This case illustrates the failure to recognize the presence of acute CES, which was likely due to an atypical presentation, low index of suspicion, and improper follow-up. This delay in appropriate therapy led to the catastrophic sequelae.
Unfortunately, only one-fifth of the patients present with the classical triad of bilateral sciatica with lower limb weakness, saddle anesthesia, and sphincter disturbance [5]. In this patient, the atypical presentation of the loss of sensation in the perineum in the absence of sciatica and lower limb weakness probably accounted for the initial delay in presentation. During this admission, the vulval abscess prompted the detection of the saddle sensory loss that had not been picked up even by the patient. Thereafter, piecing together of the evidence of the clinical evaluation, that is, vulval abscess, saddle sensory loss, overflow incontinence, hydronephrosis, renal compromise, and MRI evidence, gave the complete picture (Fig. 2). The timeline of the development of complications is shown in Fig. 3.
Unfortunately, if the bladder dysfunction was properly evaluated during previous admissions, an overflow incontinence due to a neurogenic bladder would have been elicited by clinical evaluation alone.
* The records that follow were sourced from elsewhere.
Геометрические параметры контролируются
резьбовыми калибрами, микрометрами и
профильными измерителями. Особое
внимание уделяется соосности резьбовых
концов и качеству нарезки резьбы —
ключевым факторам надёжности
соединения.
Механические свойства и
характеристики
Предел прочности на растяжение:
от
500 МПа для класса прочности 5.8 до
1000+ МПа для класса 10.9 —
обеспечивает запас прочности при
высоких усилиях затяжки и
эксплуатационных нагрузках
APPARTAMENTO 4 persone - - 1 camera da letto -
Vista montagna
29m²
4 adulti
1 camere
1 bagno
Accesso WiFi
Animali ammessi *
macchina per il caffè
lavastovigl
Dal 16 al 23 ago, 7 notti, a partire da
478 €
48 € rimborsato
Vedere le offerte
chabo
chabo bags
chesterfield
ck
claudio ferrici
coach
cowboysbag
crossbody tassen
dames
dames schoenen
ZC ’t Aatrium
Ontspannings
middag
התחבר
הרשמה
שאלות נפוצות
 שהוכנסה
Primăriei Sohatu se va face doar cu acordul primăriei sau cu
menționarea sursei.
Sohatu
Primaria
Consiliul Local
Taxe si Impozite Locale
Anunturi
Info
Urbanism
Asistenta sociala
This would have, in turn, prompted a neurological examination that would have revealed a CES. A painless urine retention in CES leads to permanent bladder damage from irreversible stretching of the bladder wall resulting in a palpable bladder. Therefore, it is essential in a case of neurogenic bladder dysfunction to screen for CES, even if they do not present with classic symptoms [6]. Although this is basic undergraduate knowledge, it is common practice to look for urogynecological causes for incontinence rather than rare neurological causes. This compartmentalization of clinical features and the lack of a holistic approach to patient management is a result of involvement of multiple specialists in patient care. If catastrophes of this nature are to be prevented, actual discussion among clinicians and not mere referrals are needed, especially in the current concept of multidisciplinary care.
Diagnostic imaging with computerized tomography (CT) scan or magnetic resonance imaging (MRI) is mandatory in these cases. Surgical decompression, usually via laminectomy, is recommended if there is a disc herniation. It is generally accepted that CES is a surgical emergency as early decompression prevents irreversible neurological disability [2, 4, 5]. However, the lack of accurate imaging and prompt surgical decompression may be difficult to achieve in low-resource settings.
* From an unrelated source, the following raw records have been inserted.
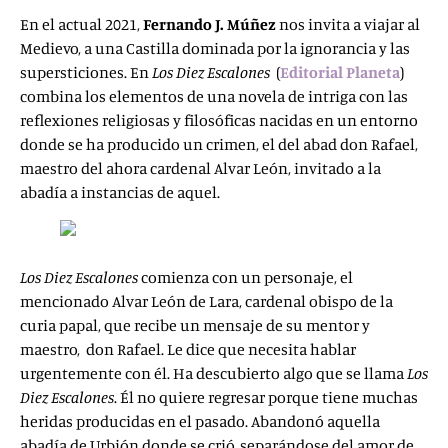
En el actual 2021,
Fernando J. Múñez
nos invita a viajar al
Medievo, a una Castilla dominada por la ignorancia y las
supersticiones. En
Los Diez Escalones
(
Editorial Planeta
)
combina los elementos de una novela de intriga con las
reflexiones religiosas y filosóficas nacidas en un entorno
donde se ha producido un crimen, el del abad don Rafael,
maestro del ahora cardenal Alvar León, invitado a la
abadía a instancias de aquel.
Los Diez Escalones
comienza con un personaje, el
mencionado Alvar León de Lara, cardenal obispo de la
curia papal, que recibe un mensaje de su mentor y
maestro, don Rafael. Le dice que necesita hablar
urgentemente con él. Ha descubierto algo que se llama
Los
Diez Escalones
. Él no quiere regresar porque tiene muchas
heridas producidas en el pasado. Abandonó aquella
abadía de Urbión donde se crió, separándose del amor de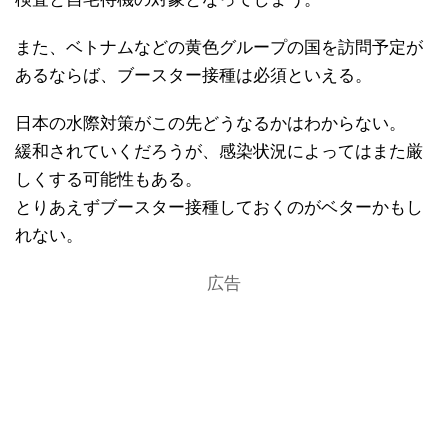
また、ベトナムなどの黄色グループの国を訪問予定が
あるならば、ブースター接種は必須といえる。
日本の水際対策がこの先どうなるかはわからない。
緩和されていくだろうが、感染状況によってはまた厳
しくする可能性もある。
とりあえずブースター接種しておくのがベターかもし
れない。
広告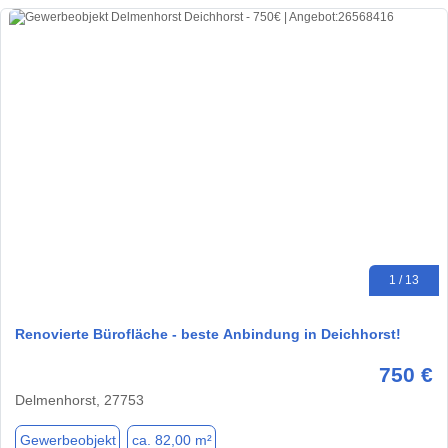
1 / 13
Renovierte Bürofläche - beste Anbindung in Deichhorst!
750 €
Delmenhorst, 27753
Gewerbeobjekt
ca. 82,00 m²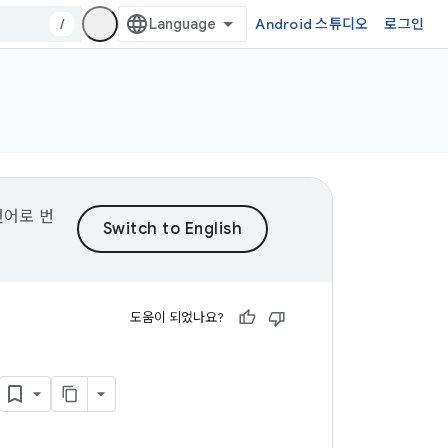
/
Android 스튜디오
로그인
언어로 번
도움이 되었나요?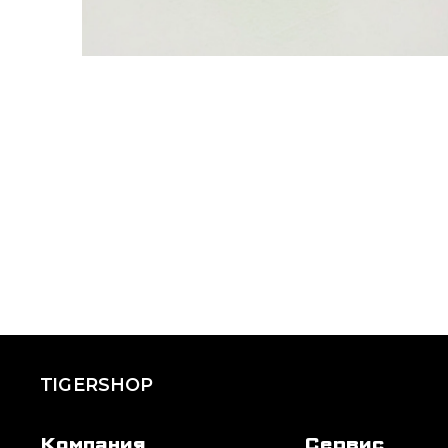
TIGERSHOP
Компания
Сервис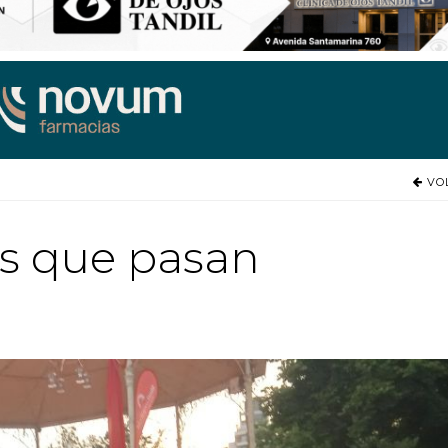
VO
s que pasan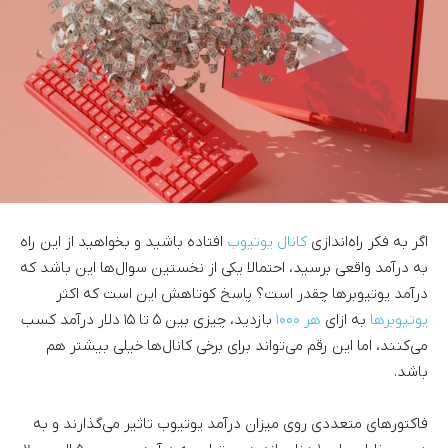
اگر به فکر راه‌اندازی
کانال یوتیوب
افتاده باشید و بخواهید از این راه
به درآمد واقعی برسید، احتمالا یکی از نخستین سوال‌ها این باشد که
درآمد یوتیوبرها چقدر است؟ پاسخ کوتاهش این است که اکثر
یوتیوبرها
به ازای
هر ۱۰۰۰
بازدید، چیزی بین ۵ تا ۱۵ دلار درآمد کسب
می‌کنند، اما این رقم می‌تواند برای برخی کانال‌ها خیلی بیشتر هم
باشد.
فاکتورهای متعددی روی میزان درآمد یوتیوب تاثیر می‌گذارند و به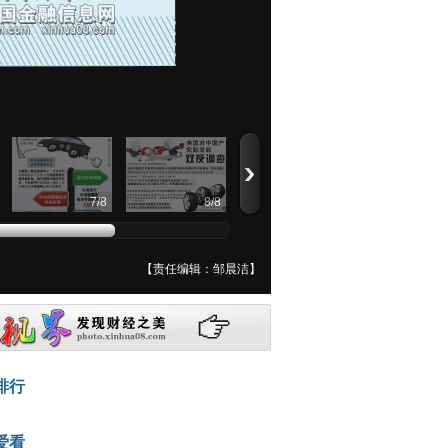
7
/
8
8
/
8
【责任编辑：邹晨洁】
排行
爱看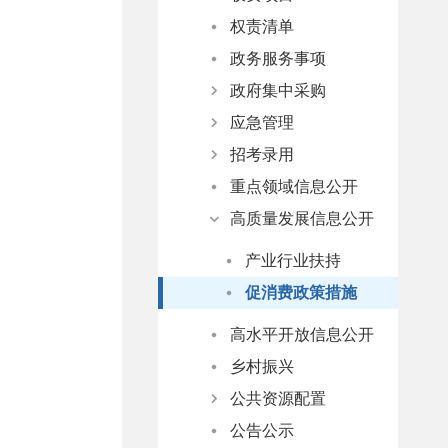
意见反馈
部门预决算
权责清单
行政事业性收费与政府性基金清单
政务服务事项
涉企收费目录清单
政府集中采购
应急管理
项目目录及标准
招考录用
项目实施情况
应急预案
重点领域信息公开
监测预警
网上报名平台
高质量发展信息公开
防范应对
公务员、事业单位考试
产业行业扶持
促消费政策措施
高水平开放信息公开
乡村振兴
公共资源配置
公告公示
住房保障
In summary, the triad of delayed presentation by the patient; physician-related factors such as not suspecting CES or referral to inappropriate speciality; and problems of low-resource settings such as delay or unavailability of magnetic resonance imaging (MRI) and inability to perform surgery due to a lack of beds or theater time in a tertiary care center will contribute to make an already bad situation worse [2]. It is probable that all of these factors contributed to this patient’s outcome.